Inspiró hondo y supo que su primera prioridad era crearse una nueva identidad. Una vez lo lograse, podría encontrar un hogar para el invierno que se acercaba. Necesitaría trabajar para complementar el dinero que le quedaba, así como consolidar su anonimato y reforzar su desaparición.

Echó un vistazo a la mesa. Había conservado el certificado de defunción de la madre de Rumplestiltskin, el informe policial del asesinato de su antigua pareja y la copia del archivo de sus meses en la clínica del Columbia Presbyterian, donde la mujer había acudido a pedirle una ayuda que él no había sabido darle. Pensó que había pagado un precio muy alto por un solo acto de negligencia.

El pago estaba hecho y no había vuelta atrás.

«Pero ahora yo también tengo una deuda que cobrar -pensó con frialdad-. Le encontraré -se prometió-. Y le haré lo que él me hizo a mi.»

Apagó la luz para sumir la habitación en la penumbra. De vez en cuando, el barrido de unos faros recorría las paredes. Se echó en la cama, que crujió bajo su peso.

«Tiempo atrás estudié mucho para salvar vidas -se recordó-.

Ahora debo aprender a acabar con una.»

Ricky se sorprendió de la organización que era capaz de imponer a sus pensamientos y sentimientos. El psicoanálisis, la profesión que acababa de abandonar, es quizá la disciplina médica más creativa, precisamente debido a la naturaleza cambiante de la personalidad humana. Si bien hay enfermedades reconocibles y tratamientos establecidos en el ámbito de la terapia, en último extremo todos se individualizan porque no hay dos tristezas exactamente iguales. Ricky había pasado años aprendiendo y perfeccionando la flexibilidad del terapeuta, ya que cualquier paciente concreto podía acudir a su consulta cualquier día con algo idéntico o algo distinto por completo, y tenía que estar preparado a todas horas para los increíbles cambios de los estados de ánimo. Ahora debía valerse de las capacidades que había desarrollado durante los años pasados junto al diván y aplicarlas al único objetivo que le permitiría recuperar su vida.

No iba a permitirse soñar con volver a ser quien era. No se haría ilusiones de recuperar su hogar en Nueva York y reanudar la rutina de su vida.
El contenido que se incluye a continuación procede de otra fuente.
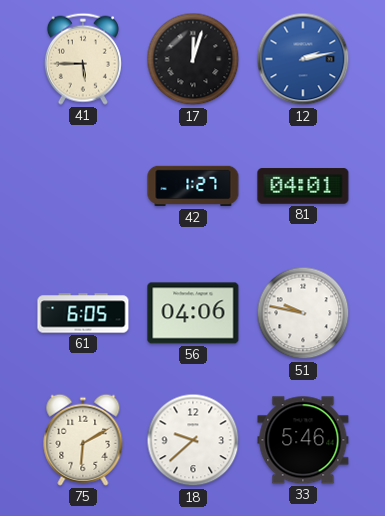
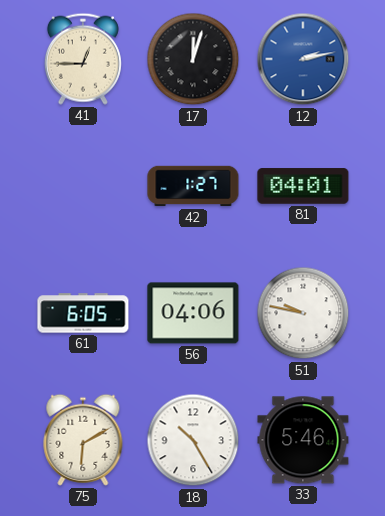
41: 5:45 -> 12:45
18: 9:38 -> 10:25
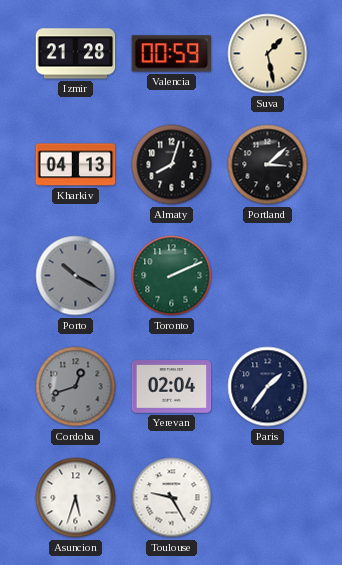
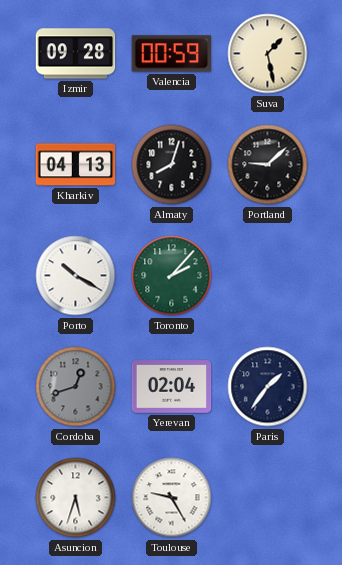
Izmir: 21:28 -> 09:28
Portland: 3:08 -> 9:08
Porto dial: grey -> white
Toronto: 2:11 -> 2:07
Ese no era el objetivo. El objetivo era conseguir que el hombre que le había arruinado la vida pagara por su diversión.

Cuando la deuda estuviera pagada, tendría libertad para convertirse en lo que quisiera. Hasta que el fantasma de Rumplestiltskin no desapareciera de su vida, no tendría un momento de paz ni un segundo de libertad.

De eso no tenía la menor duda.

Tampoco estaba seguro aún de que Rumplestiltskin creyera que se había suicidado. Era posible que sólo hubiese ganado algo de tiempo para él o para el familiar inocente que hubiese sido elegido.